Through a friend who had found asylum in Canada, Emel was introduced to Duane Lecky, a member of the congregation of St. John the Divine Anglican Church in Victoria, B.C. who with his husband had invited Emel’s friend to stay in their home. Lecky organized a GoFundMe campaign to provide food and housing for Emel while he navigated the asylum process, eventually resettling in Canada in 2019.
Today, Emel lives in Ottawa and works as a personal support worker while studying to become a nurse. He is also the founder of Rainbow Haven, an all-volunteer organization that seeks to provide shelter and sustenance for LGBTQ+ asylum seekers as they attempt to find refuge in safe countries.

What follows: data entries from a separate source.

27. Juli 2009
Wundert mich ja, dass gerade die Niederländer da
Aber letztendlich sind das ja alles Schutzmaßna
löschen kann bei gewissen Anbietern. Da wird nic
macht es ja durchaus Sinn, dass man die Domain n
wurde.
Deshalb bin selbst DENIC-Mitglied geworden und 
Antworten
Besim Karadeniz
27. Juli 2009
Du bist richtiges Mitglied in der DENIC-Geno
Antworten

“My own experience as an asylum seeker showed me [for the] first time how vulnerable LGBTQ+ people, refugees, are,” Emel says. “Many of us flee one dangerous situation only to find ourselves in another, struggling with homelessness, exploitation and lack of resources. I knew that if I survived, it was because of people who stepped in to help me, like Duane … So I wanted to do the same for others.”
Rainbow Haven currently operates two safe houses in Dakar, Senegal and is working on setting up a third in Kenya. Emel stays in regular contact with asylum seekers living in these apartments, holding regular meetings and sharing updates, while working to find more people who can support the organization.

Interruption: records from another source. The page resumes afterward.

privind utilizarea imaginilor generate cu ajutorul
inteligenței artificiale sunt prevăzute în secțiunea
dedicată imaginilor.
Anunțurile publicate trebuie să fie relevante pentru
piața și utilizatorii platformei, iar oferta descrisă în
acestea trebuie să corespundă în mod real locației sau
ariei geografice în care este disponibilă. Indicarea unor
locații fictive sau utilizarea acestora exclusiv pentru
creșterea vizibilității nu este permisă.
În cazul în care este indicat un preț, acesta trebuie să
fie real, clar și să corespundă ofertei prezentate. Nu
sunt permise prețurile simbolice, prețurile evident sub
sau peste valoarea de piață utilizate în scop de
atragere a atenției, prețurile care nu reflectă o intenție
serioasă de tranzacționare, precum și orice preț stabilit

Lecky is chair of Rainbow Haven. He says helping LGBTQ+ asylum seekers grew out of St. John the Divine’s history of support for refugees and queer rights. Its refugee committee settled many newcomers around Victoria over recent decades.
Like many Anglican parishes across Canada, St. John the Divine has a dwindling and aging congregation and no longer has the numbers it used to for handson refugee work, Lecky says. He sees Rainbow Haven as a way of continuing the church’s refugee ministry and merging it with its longtime support for LGBTQ+ rights.
The friend of Emel who lived for a time with Lecky and his husband—who, Lecky believes, is also the last refugee St. John the Divine sponsored—played a key role in Rainbow Haven’s origins.
In 2014, The Gambia’s National Assembly amended its criminal code to impose penalties of up to life imprisonment for “aggravated” homosexuality. Then-president Yahya Jammeh called homosexuality one of the “biggest threats to human existence” and vowed to “fight these vermin called homosexuals or gays the same way we are fighting malaria-causing mosquitoes, if not more aggressively.”
“It became really dangerous,” Lecky says of conditions facing LGBTQ+ people in The Gambia. “Large groups left, including friends of these guys who were living with us or had lived with us.” He recalls, “The guy who was living with us, he said, ‘We’ve got to help them.’ So we started just helping this one group… They were friends of [his] and we provided them with enough money for barebones food and rent on an apartment.”
One of those refugees Lecky helped was Emel, who had fled to Senegal from The Gambia. At that time Emel was sleeping in the streets, along with 10 other Gambians he knew who were also seeking asylum.
Raising funds through GoFundMe with friends and family members, Lecky sent money to cover housing and shelter costs for Emel, who was able to emigrate to Canada after two and a half years seeking asylum. He found a job at IKEA before starting classes to become a personal support worker, and eventually founded Rainbow Haven.
National ecumenical organization Citizens for Public Justice recently donated thousands of dollars to the group, said Lecky. He says he foresees the group eventually taking the form of a single “hub” committee with many “spoke” committees, each managing a safe house.
“Our vision is that there’ll be dozens if not hundreds of these spoke committees, each with a safe house somewhere,” he says.